If your children yell, remind them of boundaries and how shouting is not an acceptable way of communication. They need to know you are ready to listen as long as they show respect.

Model the same by allowing yourself time to cool off your engines before talking to your children when you are upset or overwhelmed.

You will help them create lifelong habits that make conflict management easier. That will teach your children to be understanding of mistakes, theirs and other people’s, and that forgiveness is an important tool for healthy communication in a family.

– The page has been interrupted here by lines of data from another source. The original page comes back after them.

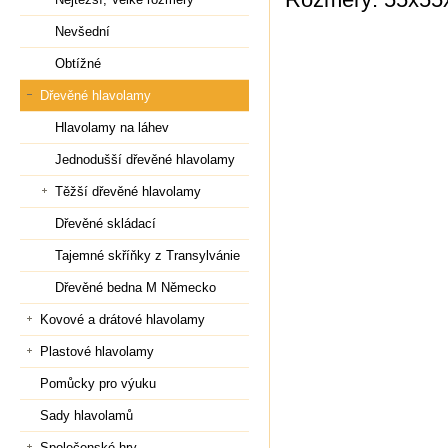
Nevšední
Obtížné
Dřevěné hlavolamy
Hlavolamy na láhev
Jednodušší dřevěné hlavolamy
Těžší dřevěné hlavolamy
Dřevěné skládací
Tajemné skříňky z Transylvánie
Dřevěné bedna M Německo
Kovové a drátové hlavolamy
Plastové hlavolamy
Pomůcky pro výuku
Sady hlavolamů
Společenské hry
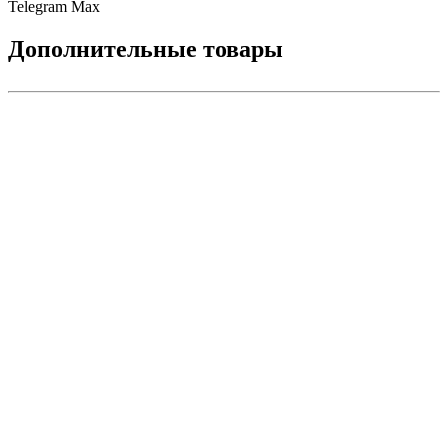
Telegram
Max
Дополнительные товары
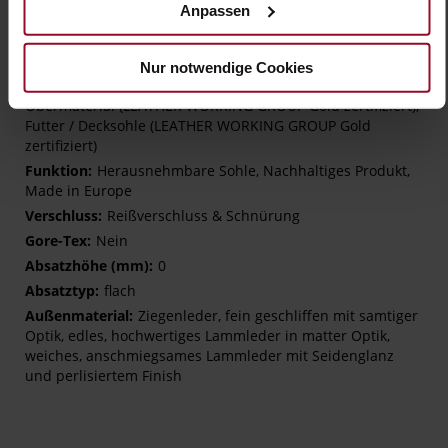
Mehr
TPU/TR/EVA-Sohle
Anpassen
Informationen
Lederfutter
H
Nur notwendige Cookies
Made in Europe, Schnürsenkel (Tencel),
Obermaterial (LEATHER WORKING GROUP Gold zertifiziert),
Futter / Decksohle (LEATHER WORKING GROUP Gold
zertifiziert)
Herausnehmbare Sohle, Nachhaltiges Produkt,
Made in Europe
Reißverschluss & Schnürung
Nein
0
flach
Ziegenleder, fein geschliffen mit samtiger
Optik, edles, hochwertiges Lammleder in matter Optik,
weiches, anschmiegsames Lammleder mit Seidenglanz
und perlisiertem Finish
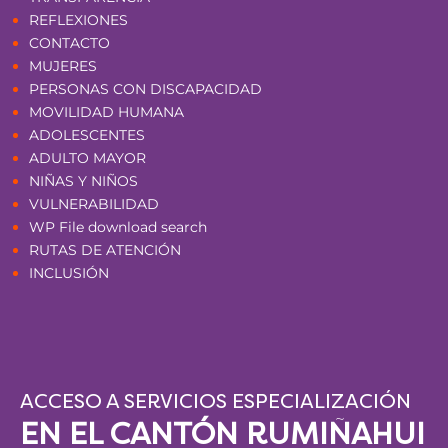
REFLEXIONES
CONTACTO
MUJERES
PERSONAS CON DISCAPACIDAD
MOVILIDAD HUMANA
ADOLESCENTES
ADULTO MAYOR
NIÑAS Y NIÑOS
VULNERABILIDAD
WP File download search
RUTAS DE ATENCIÓN
INCLUSIÓN
ACCESO A SERVICIOS ESPECIALIZACIÓN
EN EL CANTÓN RUMIÑAHUI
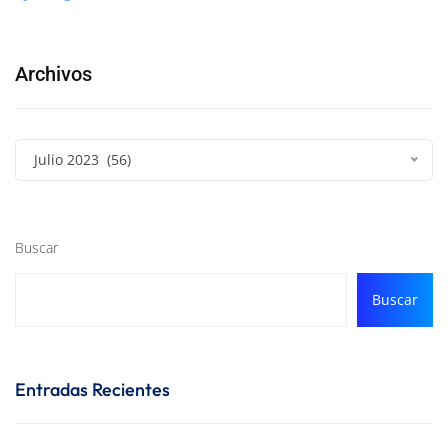
Archivos
Julio 2023 (56)
Buscar
Buscar
Entradas Recientes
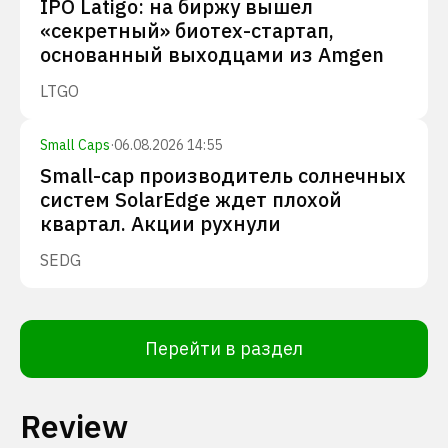
IPO Latigo: на биржу вышел
«секретный» биотех-стартап,
основанный выходцами из Amgen
LTGO
Small Caps
·
06.08.2026 14:55
Small-cap производитель солнечных
систем SolarEdge ждет плохой
квартал. Акции рухнули
SEDG
Перейти в раздел
Review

If so far you have relied on yelling to discipline your children, you are probably seeing the effects of it:

  • Your children might rely on yelling to get their messages across to each other.
  • They talk back and even yell at you rather than just talk respectfully.
  • Your relationship with them is unstable and volatile to the point of not being able to communicate in a healthy way.
  • They may pull away from you and become more influenced by their peers than you.

You can change all that. Start by having a candid talk with your children about the wrongness of yelling and why manifesting your anger that way is not healthy.

Make your home a calm environment where people communicate with respect and acknowledge each other’s feelings without blaming, shaming, or judging. An outspoken commitment keeps the dialogue open and keeps everyone in the family accountable.

If you make mistakes, don’t give up. It’s not an easy road but it’s worth every effort.

Is your anger too deep-seated?

If your anger is often spilling onto your children and you have trouble controlling your temper on a regular basis, recognizing that you have a problem is the first step toward learning to manage it.

This will help you feel better about yourself and communicate in a calm and loving way with your children.

According to the American Association for Marriage and Family Therapy, some of the signs that point to an anger problems include:

  • getting inappropriately angry over seemingly minor issues
  • experiencing stress-related symptoms like high blood pressure, stomach pain, or anxiety
  • feeling guilty and sad after an anger episode, yet seeing the pattern repeat often
  • engaging in conflicts with other people instead of having respectful dialogues

A therapist can help you develop ways to keep calm and prevent outbursts and also help you mend the damaging effects of anger on your relationship with your loved ones.